HOW TO COMPLETE THIS TASK
Word for word, return every record that follows.

Dataset entries
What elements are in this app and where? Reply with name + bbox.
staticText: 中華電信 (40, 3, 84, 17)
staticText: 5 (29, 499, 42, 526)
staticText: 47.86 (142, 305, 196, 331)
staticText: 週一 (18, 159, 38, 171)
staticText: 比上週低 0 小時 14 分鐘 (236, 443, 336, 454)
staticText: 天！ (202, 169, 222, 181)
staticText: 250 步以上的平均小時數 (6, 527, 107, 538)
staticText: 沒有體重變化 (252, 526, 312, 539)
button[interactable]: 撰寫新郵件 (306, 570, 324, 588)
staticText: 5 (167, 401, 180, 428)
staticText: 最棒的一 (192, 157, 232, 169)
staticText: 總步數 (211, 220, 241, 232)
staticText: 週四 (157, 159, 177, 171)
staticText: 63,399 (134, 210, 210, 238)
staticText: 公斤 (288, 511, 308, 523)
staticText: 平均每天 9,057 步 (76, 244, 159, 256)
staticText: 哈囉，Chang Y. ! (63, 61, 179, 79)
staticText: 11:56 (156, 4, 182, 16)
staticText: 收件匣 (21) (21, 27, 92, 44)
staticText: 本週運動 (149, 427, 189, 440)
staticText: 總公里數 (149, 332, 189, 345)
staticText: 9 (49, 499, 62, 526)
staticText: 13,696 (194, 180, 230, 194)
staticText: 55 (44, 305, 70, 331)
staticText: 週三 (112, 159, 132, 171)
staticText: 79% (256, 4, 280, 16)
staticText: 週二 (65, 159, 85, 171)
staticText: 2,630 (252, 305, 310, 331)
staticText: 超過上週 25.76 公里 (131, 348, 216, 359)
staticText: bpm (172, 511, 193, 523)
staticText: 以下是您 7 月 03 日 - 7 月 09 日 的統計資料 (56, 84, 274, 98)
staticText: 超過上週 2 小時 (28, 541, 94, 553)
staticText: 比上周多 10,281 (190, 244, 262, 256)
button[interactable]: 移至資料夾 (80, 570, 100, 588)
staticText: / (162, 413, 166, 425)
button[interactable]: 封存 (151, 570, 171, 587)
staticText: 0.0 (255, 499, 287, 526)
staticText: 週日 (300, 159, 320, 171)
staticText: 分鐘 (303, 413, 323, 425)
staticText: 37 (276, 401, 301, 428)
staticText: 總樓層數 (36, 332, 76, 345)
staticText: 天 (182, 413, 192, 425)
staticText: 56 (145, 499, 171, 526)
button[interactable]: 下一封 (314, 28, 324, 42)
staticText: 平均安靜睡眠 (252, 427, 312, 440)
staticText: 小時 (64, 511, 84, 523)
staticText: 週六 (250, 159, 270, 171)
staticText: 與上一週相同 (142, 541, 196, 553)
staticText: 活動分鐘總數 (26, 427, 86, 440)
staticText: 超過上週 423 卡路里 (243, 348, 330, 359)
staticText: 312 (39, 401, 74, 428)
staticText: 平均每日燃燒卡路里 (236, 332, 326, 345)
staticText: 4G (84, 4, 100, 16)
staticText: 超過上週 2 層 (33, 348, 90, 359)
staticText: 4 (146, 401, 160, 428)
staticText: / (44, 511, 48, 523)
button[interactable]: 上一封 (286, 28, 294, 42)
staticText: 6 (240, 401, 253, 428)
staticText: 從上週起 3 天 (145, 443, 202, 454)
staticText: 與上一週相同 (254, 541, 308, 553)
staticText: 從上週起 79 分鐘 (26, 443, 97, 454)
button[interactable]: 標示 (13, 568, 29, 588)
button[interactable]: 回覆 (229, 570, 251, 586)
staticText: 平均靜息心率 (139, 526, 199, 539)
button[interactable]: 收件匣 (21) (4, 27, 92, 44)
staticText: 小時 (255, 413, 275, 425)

SOLVED PROBLEM
What elements are in this app and where? Reply with name + bbox.
staticText: 中華電信 (40, 3, 84, 17)
staticText: 5 (29, 499, 42, 526)
staticText: 47.86 (142, 305, 196, 331)
staticText: 週一 (18, 159, 38, 171)
staticText: 比上週低 0 小時 14 分鐘 (236, 443, 336, 454)
staticText: 天！ (202, 169, 222, 181)
staticText: 250 步以上的平均小時數 (6, 527, 107, 538)
staticText: 沒有體重變化 (252, 526, 312, 539)
button[interactable]: 撰寫新郵件 (306, 570, 324, 588)
staticText: 5 (167, 401, 180, 428)
staticText: 最棒的一 (192, 157, 232, 169)
staticText: 總步數 (211, 220, 241, 232)
staticText: 週四 (157, 159, 177, 171)
staticText: 63,399 (134, 210, 210, 238)
staticText: 公斤 (288, 511, 308, 523)
staticText: 平均每天 9,057 步 (76, 244, 159, 256)
staticText: 哈囉，Chang Y. ! (63, 61, 179, 79)
staticText: 11:56 (156, 4, 182, 16)
staticText: 收件匣 (21) (21, 27, 92, 44)
staticText: 本週運動 (149, 427, 189, 440)
staticText: 總公里數 (149, 332, 189, 345)
staticText: 9 (49, 499, 62, 526)
staticText: 13,696 (194, 180, 230, 194)
staticText: 55 (44, 305, 70, 331)
staticText: 週三 (112, 159, 132, 171)
staticText: 79% (256, 4, 280, 16)
staticText: 週二 (65, 159, 85, 171)
staticText: 2,630 (252, 305, 310, 331)
staticText: 超過上週 25.76 公里 (131, 348, 216, 359)
staticText: bpm (172, 511, 193, 523)
staticText: 以下是您 7 月 03 日 - 7 月 09 日 的統計資料 (56, 84, 274, 98)
staticText: 超過上週 2 小時 (28, 541, 94, 553)
staticText: 比上周多 10,281 (190, 244, 262, 256)
button[interactable]: 移至資料夾 (80, 570, 100, 588)
staticText: / (162, 413, 166, 425)
button[interactable]: 封存 (151, 570, 171, 587)
staticText: 0.0 (255, 499, 287, 526)
staticText: 週日 (300, 159, 320, 171)
staticText: 分鐘 (303, 413, 323, 425)
staticText: 37 (276, 401, 301, 428)
staticText: 總樓層數 (36, 332, 76, 345)
staticText: 天 (182, 413, 192, 425)
staticText: 56 (145, 499, 171, 526)
button[interactable]: 下一封 (314, 28, 324, 42)
staticText: 平均安靜睡眠 (252, 427, 312, 440)
staticText: 小時 (64, 511, 84, 523)
staticText: 週六 (250, 159, 270, 171)
staticText: 與上一週相同 (142, 541, 196, 553)
staticText: 活動分鐘總數 (26, 427, 86, 440)
staticText: 超過上週 423 卡路里 (243, 348, 330, 359)
staticText: 312 (39, 401, 74, 428)
staticText: 平均每日燃燒卡路里 (236, 332, 326, 345)
staticText: 4G (84, 4, 100, 16)
staticText: 超過上週 2 層 (33, 348, 90, 359)
staticText: 4 (146, 401, 160, 428)
staticText: / (44, 511, 48, 523)
button[interactable]: 上一封 (286, 28, 294, 42)
staticText: 6 (240, 401, 253, 428)
staticText: 從上週起 3 天 (145, 443, 202, 454)
staticText: 與上一週相同 (254, 541, 308, 553)
staticText: 從上週起 79 分鐘 (26, 443, 97, 454)
button[interactable]: 標示 (13, 568, 29, 588)
button[interactable]: 回覆 (229, 570, 251, 586)
staticText: 平均靜息心率 (139, 526, 199, 539)
button[interactable]: 收件匣 (21) (4, 27, 92, 44)
staticText: 小時 (255, 413, 275, 425)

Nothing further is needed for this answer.